> **Requirement**: Report all lines below with the word "оборудование".

> **Data provided**:

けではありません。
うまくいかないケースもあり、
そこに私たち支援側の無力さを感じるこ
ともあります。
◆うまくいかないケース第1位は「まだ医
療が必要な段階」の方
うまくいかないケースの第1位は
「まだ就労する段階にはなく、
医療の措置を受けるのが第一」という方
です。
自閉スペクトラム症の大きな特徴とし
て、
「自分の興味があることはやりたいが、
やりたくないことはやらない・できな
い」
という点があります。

* * *

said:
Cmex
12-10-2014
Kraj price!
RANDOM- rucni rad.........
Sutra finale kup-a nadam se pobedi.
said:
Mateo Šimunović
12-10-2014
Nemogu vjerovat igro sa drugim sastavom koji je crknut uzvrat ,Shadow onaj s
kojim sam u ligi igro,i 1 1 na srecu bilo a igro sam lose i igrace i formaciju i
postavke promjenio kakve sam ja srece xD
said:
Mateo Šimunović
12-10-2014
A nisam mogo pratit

...

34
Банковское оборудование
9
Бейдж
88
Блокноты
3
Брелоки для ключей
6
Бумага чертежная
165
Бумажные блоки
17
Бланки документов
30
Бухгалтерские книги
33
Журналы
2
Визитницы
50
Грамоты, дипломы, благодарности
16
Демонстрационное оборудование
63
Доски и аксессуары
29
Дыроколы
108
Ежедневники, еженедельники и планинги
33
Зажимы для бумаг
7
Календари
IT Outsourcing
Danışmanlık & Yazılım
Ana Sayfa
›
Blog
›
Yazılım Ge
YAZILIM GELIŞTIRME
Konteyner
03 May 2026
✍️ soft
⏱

> **Solution to this exercise**:
Банковское оборудование
Демонстрационное оборудование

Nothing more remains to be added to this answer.